What you should do: What you should give back is a precise copy of the lines below from the one containing "ound, soft overcast" through the one containing "Madame Bovary |", with no pictures.

=== Begin Enclosure ===

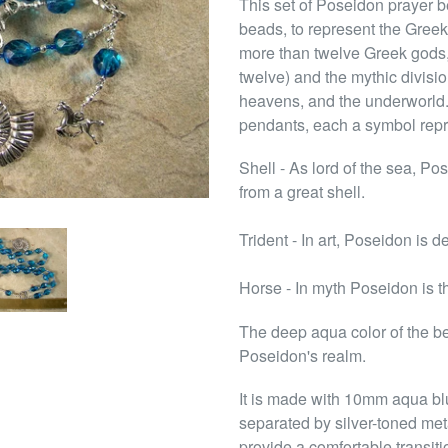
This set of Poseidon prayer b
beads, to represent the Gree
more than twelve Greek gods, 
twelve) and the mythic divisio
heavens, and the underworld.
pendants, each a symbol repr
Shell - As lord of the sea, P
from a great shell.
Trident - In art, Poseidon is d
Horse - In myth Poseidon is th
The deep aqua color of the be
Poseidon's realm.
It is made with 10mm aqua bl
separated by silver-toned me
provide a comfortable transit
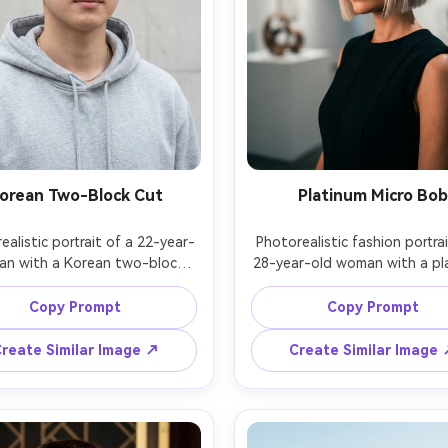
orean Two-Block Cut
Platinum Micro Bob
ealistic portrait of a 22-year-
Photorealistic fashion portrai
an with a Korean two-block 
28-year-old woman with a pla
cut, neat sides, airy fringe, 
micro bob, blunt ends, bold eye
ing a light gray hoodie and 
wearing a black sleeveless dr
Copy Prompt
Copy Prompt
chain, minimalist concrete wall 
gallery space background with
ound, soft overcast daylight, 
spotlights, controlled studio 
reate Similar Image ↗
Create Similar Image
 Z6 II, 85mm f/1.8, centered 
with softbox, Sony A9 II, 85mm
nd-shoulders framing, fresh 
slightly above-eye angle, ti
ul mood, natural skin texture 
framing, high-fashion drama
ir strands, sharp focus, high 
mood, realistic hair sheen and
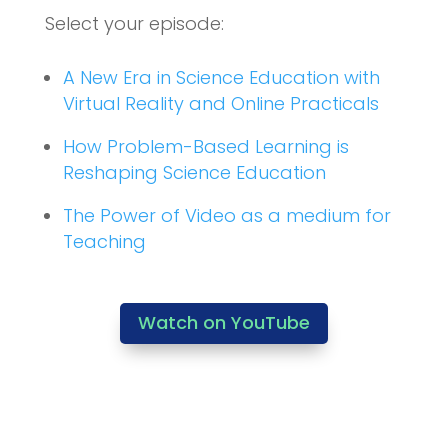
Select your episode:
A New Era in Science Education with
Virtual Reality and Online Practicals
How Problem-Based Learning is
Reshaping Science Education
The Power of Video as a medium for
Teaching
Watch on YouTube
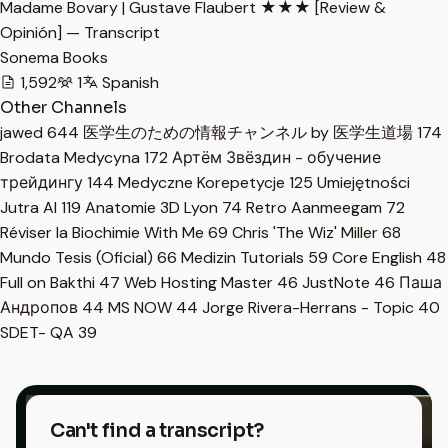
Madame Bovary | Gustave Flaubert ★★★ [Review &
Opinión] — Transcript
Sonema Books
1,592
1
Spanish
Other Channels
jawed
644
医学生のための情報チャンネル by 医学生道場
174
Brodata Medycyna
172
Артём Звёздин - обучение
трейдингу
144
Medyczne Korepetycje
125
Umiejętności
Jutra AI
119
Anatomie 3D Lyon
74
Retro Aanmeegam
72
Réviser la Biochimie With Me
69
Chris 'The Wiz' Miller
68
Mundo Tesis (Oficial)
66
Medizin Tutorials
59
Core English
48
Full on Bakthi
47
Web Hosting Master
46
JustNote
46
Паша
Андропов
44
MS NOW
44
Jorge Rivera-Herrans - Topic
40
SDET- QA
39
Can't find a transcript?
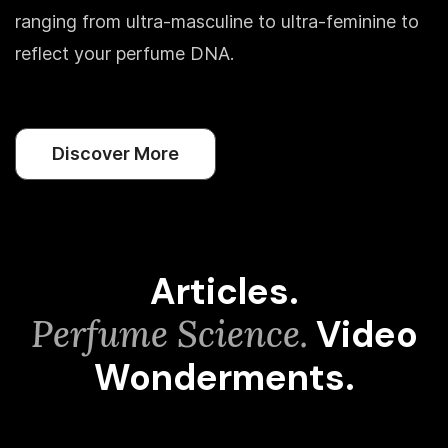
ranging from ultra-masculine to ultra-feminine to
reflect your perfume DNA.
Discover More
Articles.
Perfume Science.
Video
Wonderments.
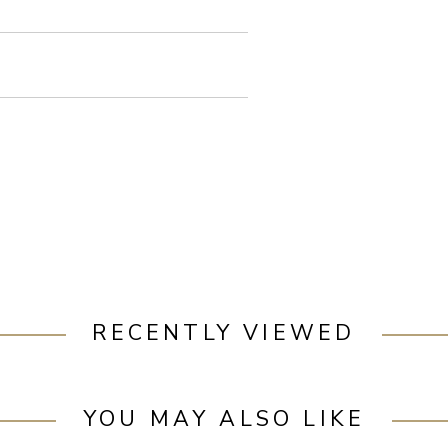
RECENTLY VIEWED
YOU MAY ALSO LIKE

=== End Enclosure ===

Answer to this task:
ound, soft overcast daylight, 
spotlights, controlled studio 
reate Similar Image ↗
Create Similar Image
 Z6 II, 85mm f/1.8, centered 
with softbox, Sony A9 II, 85mm
nd-shoulders framing, fresh 
slightly above-eye angle, ti
ul mood, natural skin texture 
framing, high-fashion drama
ir strands, sharp focus, high 
mood, realistic hair sheen and
Select your episode:
A New Era in Science Education with
Virtual Reality and Online Practicals
How Problem-Based Learning is
Reshaping Science Education
The Power of Video as a medium for
Teaching
Watch on YouTube
Madame Bovary | Gustave Flaubert ★★★ [Review &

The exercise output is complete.